▶ _Task objective_
Omit each picture as you copy the entries exactly.

[Collected data]
::::::::

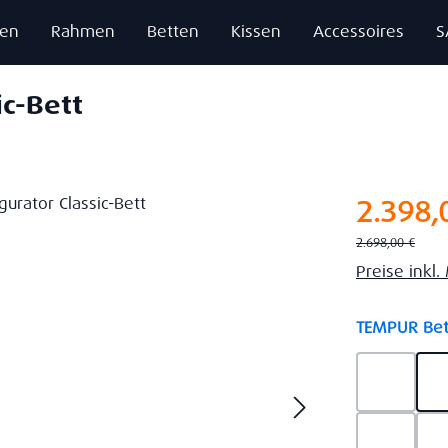
zen
Rahmen
Betten
Kissen
Accessoires
S
ic-Bett
Verkaufsprei
2.398,
Regulärer Preis:
2.698,00 €
Preise inkl
TEMPUR Bet
Ash Gre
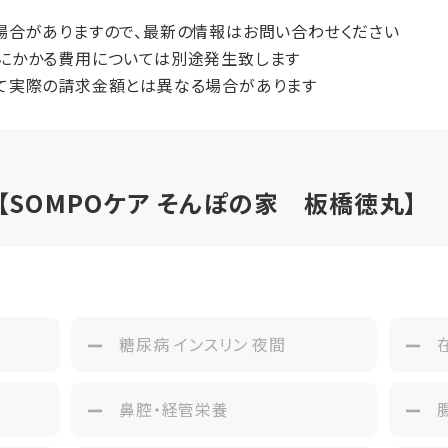
間（償却年月数）
場合がありますので、最新の情報はお問い合わせください
にかかる費用については別途発生致します
て実際の請求金額とは異なる場合があります
SOMPOケア そんぽの家 板橋徳丸】
み
糖尿病 インスリン 夜間
鼻腔・経管栄養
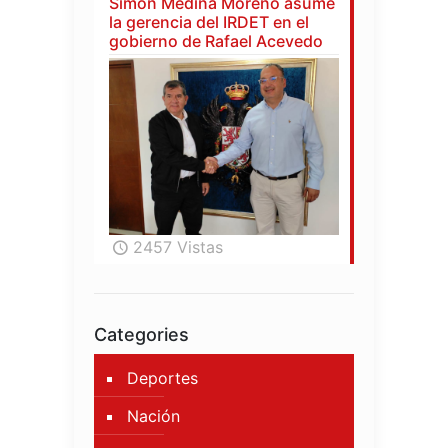
Simón Medina Moreno asume
la gerencia del IRDET en el
gobierno de Rafael Acevedo
2457 Vistas
Categories
Deportes
Nación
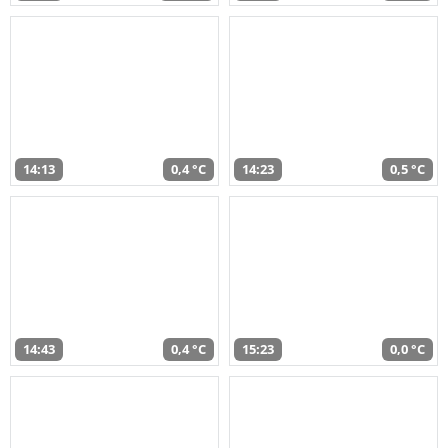
14:13
0,4 °C
14:23
0,5 °C
14:43
0,4 °C
15:23
0,0 °C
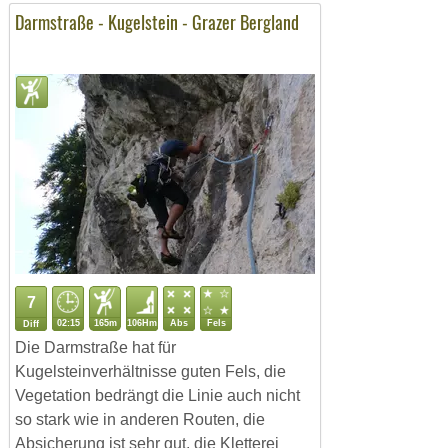
Darmstraße - Kugelstein - Grazer Bergland
7
02:15
165m
106Hm
Abs
Fels
Diff
Die Darmstraße hat für
Kugelsteinverhältnisse guten Fels, die
Vegetation bedrängt die Linie auch nicht
so stark wie in anderen Routen, die
Absicherung ist sehr gut, die Kletterei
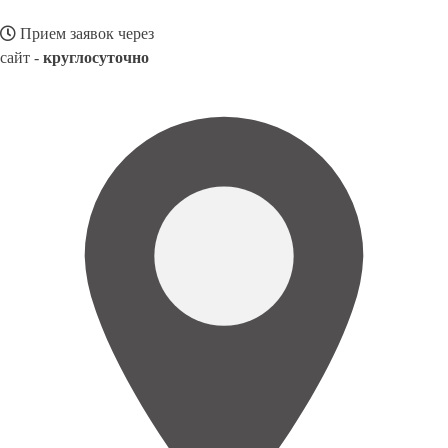
Прием заявок через
сайт -
круглосуточно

::::::::

▶ _Your response_
zen
Rahmen
Betten
Kissen
Accessoires
S
ic-Bett
Verkaufsprei
2.398,
Regulärer Preis:
2.698,00 €
Preise inkl
TEMPUR Bet
Ash Gre
間（償却年月数）
場合がありますので、最新の情報はお問い合わせください
にかかる費用については別途発生致します
て実際の請求金額とは異なる場合があります
SOMPOケア そんぽの家 板橋徳丸】
み
糖尿病 インスリン 夜間
鼻腔・経管栄養
Simón Medina Moreno asume
la gerencia del IRDET en el
gobierno de Rafael Acevedo
2457 Vistas
Categories
Deportes
Nación
14:13
0,4 °C
14:23
0,5 °C
14:43
0,4 °C
15:23
0,0 °C
Darmstraße - Kugelstein - Grazer Bergland
7
02:15
165m
106Hm
Abs
Fels
Diff
Die Darmstraße hat für
Kugelsteinverhältnisse guten Fels, die
Vegetation bedrängt die Linie auch nicht
so stark wie in anderen Routen, die
Absicherung ist sehr gut, die Kletterei
Прием заявок через
сайт -
круглосуточно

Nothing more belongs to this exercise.